12 Best Data Science Resources on the Internet
Data science is hot right now. If you want to learn more about it, where should you go? Online, of course! Check out our favorite data science sites. Whether you’re a beginner or a pro, these are the sites you should know.
Not so long ago, if you wanted information on a topic like data science, you had to look for it—either at your local library or at a university. Information was golden, and like gold, it was guarded.
Now though, we have almost too much information. The skill isn’t in finding material. It’s in separating the valuable and useful material from the unimportant and useless. This is especially true with a hot topic like data science. There are plenty of “sources” that aren’t worth the time it takes to read them.

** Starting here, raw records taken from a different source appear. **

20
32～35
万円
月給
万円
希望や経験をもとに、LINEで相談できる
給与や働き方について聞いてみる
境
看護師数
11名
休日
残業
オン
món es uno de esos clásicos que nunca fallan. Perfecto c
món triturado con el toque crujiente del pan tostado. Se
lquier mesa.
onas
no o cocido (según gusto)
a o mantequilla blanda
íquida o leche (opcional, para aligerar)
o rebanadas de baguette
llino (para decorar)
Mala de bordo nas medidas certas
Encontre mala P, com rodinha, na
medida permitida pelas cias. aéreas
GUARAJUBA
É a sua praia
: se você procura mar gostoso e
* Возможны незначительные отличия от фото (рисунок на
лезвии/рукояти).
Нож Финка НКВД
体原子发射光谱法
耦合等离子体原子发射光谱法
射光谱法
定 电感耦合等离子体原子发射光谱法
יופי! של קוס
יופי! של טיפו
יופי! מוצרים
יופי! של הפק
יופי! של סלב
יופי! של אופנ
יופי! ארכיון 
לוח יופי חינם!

With that in mind, we’ve compiled a list of trusted online repositories of data science knowledge. They can be divided into the following groups:
- Machine Learning Competitions
- Aggregate Sites
- Blogs
- Q&A Sites
- R & Python
- MOOC Courses That Are Worth Attending
Let’s jump right in!
Machine Learning Competitions
You might think that data science competition sites are only for experts, but these sites can also offer a lot of good information for beginners.
Kaggle
Kaggle calls itself “your home of data science and machine learning.” It’s best known for its competitions, but the site also has a lot of other information, including a job board, Kaggle Kernels, publicly available datasets from past competitions, and a discussion forum. Newcomers have plenty of ways to hone their craft. The most interesting, in my opinion, are the completed competitions that have been turned into learning opportunities.
The competitions in Kaggle are based on the principle of crowdsourcing. Once a problem is announced by a company, Kaggle members can start trying to solve it, either alone or in groups. The competition rewards are extremely high, so there is usually an enormous response. Kaggle has more than a million registered members, and several thousand teams are usually involved in each competition! It is one of the largest data communities on the internet.

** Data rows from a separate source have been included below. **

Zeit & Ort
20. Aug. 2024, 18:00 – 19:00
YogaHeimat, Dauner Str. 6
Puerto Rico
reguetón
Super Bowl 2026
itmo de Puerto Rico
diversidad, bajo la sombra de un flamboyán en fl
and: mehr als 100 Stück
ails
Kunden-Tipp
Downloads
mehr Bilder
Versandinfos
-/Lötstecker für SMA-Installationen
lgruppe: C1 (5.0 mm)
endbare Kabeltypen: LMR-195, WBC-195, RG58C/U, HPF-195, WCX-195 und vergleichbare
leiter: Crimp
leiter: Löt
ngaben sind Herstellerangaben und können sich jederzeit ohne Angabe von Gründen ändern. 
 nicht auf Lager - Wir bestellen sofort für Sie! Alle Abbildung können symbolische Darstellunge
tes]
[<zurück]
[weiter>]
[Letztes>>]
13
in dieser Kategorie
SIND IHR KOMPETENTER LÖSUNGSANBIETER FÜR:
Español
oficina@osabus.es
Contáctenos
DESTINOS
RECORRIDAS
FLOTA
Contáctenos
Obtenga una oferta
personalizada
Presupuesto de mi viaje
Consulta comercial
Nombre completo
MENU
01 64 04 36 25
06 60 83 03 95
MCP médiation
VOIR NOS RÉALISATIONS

As mentioned earlier, some closed competitions have been turned into learning opportunities for beginners. There’s no prize, but these are a great way to learn data science. Check out these three:
- Titanic: Machine Learning from Disaster
- House Prices: Advanced Regression Techniques
- Digit Recognizer
CrowdANALYTIX
CrowdANALYTIX evolved during the last few years from a crowdsourcing platform to a company specializing in artificial intelligence and deep learning. However, they still have an active community and still open new challenges from time to time. Currently, CrowdANALYTIX has three contests created for non-experts:
- Business Analytics for Beginners Using R–Part I
- Business Analytics for Beginners Using R–Part II
- Business Analytics for Beginners Using R–Part III
CrowdANALYTIX has nice tutorials for someone with a business background who wants to know a little bit more about statistical modeling and descriptive statistics.
Analytics Vidhya
Analytics Vidhya is an Indian platform that counts more than 60,000 data scientists from 200+ countries as members. Among many other things, this site offers the following channels:
- Learn – This is great for those getting started with data science. These are suggested learning paths, links to training materials, and blog articles related to data science and Big Data. I especially like the Infographics section, which presents various topics using interesting diagrams and other visual aids.

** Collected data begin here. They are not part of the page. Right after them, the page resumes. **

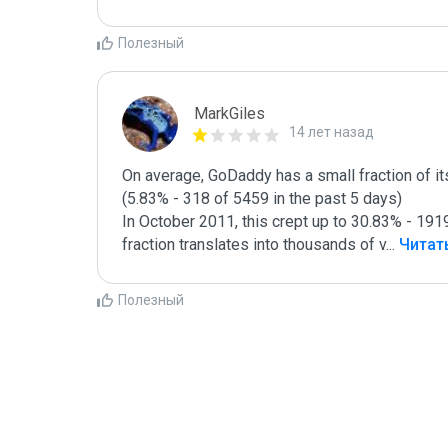
Полезный
MarkGiles
14 лет назад
On average, GoDaddy has a small fraction of i
(5.83% - 318 of 5459 in the past 5 days) 

In October 2011, this crept up to 30.83% - 1919 
fraction translates into thousands of v
...
 Читат
Полезный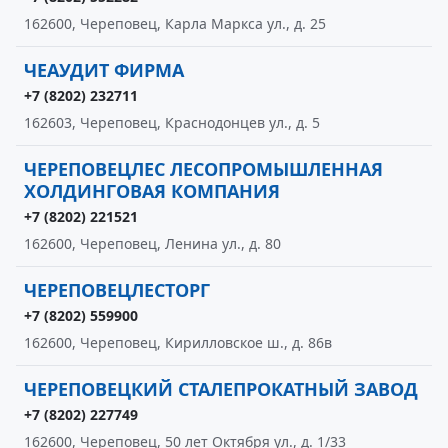
162600, Череповец, Карла Маркса ул., д. 25
ЧЕАУДИТ ФИРМА
+7 (8202) 232711
162603, Череповец, Краснодонцев ул., д. 5
ЧЕРЕПОВЕЦЛЕС ЛЕСОПРОМЫШЛЕННАЯ
ХОЛДИНГОВАЯ КОМПАНИЯ
+7 (8202) 221521
162600, Череповец, Ленина ул., д. 80
ЧЕРЕПОВЕЦЛЕСТОРГ
+7 (8202) 559900
162600, Череповец, Кирилловское ш., д. 86в
ЧЕРЕПОВЕЦКИЙ СТАЛЕПРОКАТНЫЙ ЗАВОД
+7 (8202) 227749
162600, Череповец, 50 лет Октября ул., д. 1/33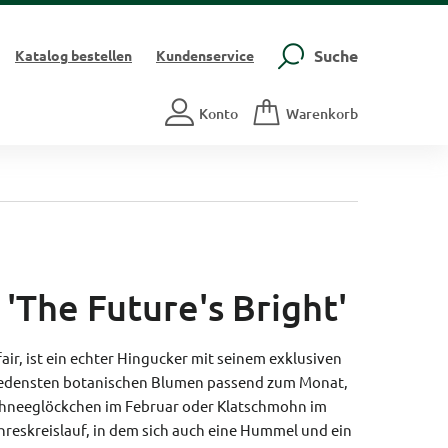
Suche
Katalog
bestellen
Kundenservice
Konto
Warenkorb
 'The Future's Bright'
air, ist ein echter Hingucker mit seinem exklusiven
chiedensten botanischen Blumen passend zum Monat,
 Schneeglöckchen im Februar oder Klatschmohn im
hreskreislauf, in dem sich auch eine Hummel und ein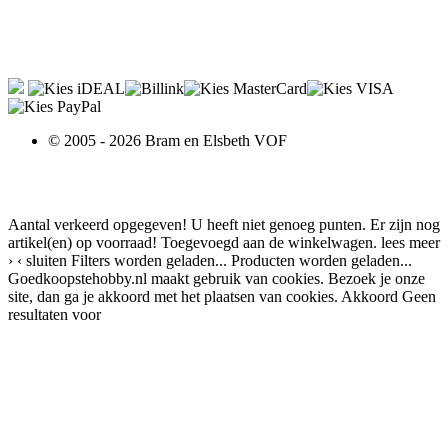
© 2005 - 2026 Bram en Elsbeth VOF
Aantal verkeerd opgegeven!
U heeft niet genoeg punten.
Er zijn nog
artikel(en) op voorraad!
Toegevoegd aan de winkelwagen.
lees meer
›
‹ sluiten
Filters worden geladen...
Producten worden geladen...
Goedkoopstehobby.nl maakt gebruik van cookies. Bezoek je onze
site, dan ga je akkoord met het plaatsen van cookies.
Akkoord
Geen
resultaten voor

- Engage – The main part of this section (for me, anyway) is the Q&A discussion forum. Anyone can join in with a question or an answer. There are also some quality blog articles regularly published on this site.
- Compete – Hackathons and interactive workshops are the main reason for this platform’s popularity. Analytics Vidhya focuses on predictive modeling competitions. These are based on real-life problems, which makes them a great way to learn the skills data scientists use the most.
Data Science Challenge
Data Science Central is a relatively new resource with only a few challenges published so far. However, the challenges are interesting, which is why they deserve to be on this list. Official sponsors of this site are the UK’s Government Office for Science, Defence Science and Technology, and MI5, The Security Service. So, all challenges and competitions are related to the real-world problems these institutions face. We hope that they won’t stop here and that we will see new projects in the near future. Take a look at their past challenges:
- https://www.datasciencechallenge.org/challenges/2/growing-instability
- https://www.datasciencechallenge.org/challenges/1/safe-passage
Topcoder
Another interesting resource is Topcoder, a site not only for data science topics and problems but also for high-quality software solutions in general. Topcoder has a wide network made up of developers, designers, testers, and data scientists.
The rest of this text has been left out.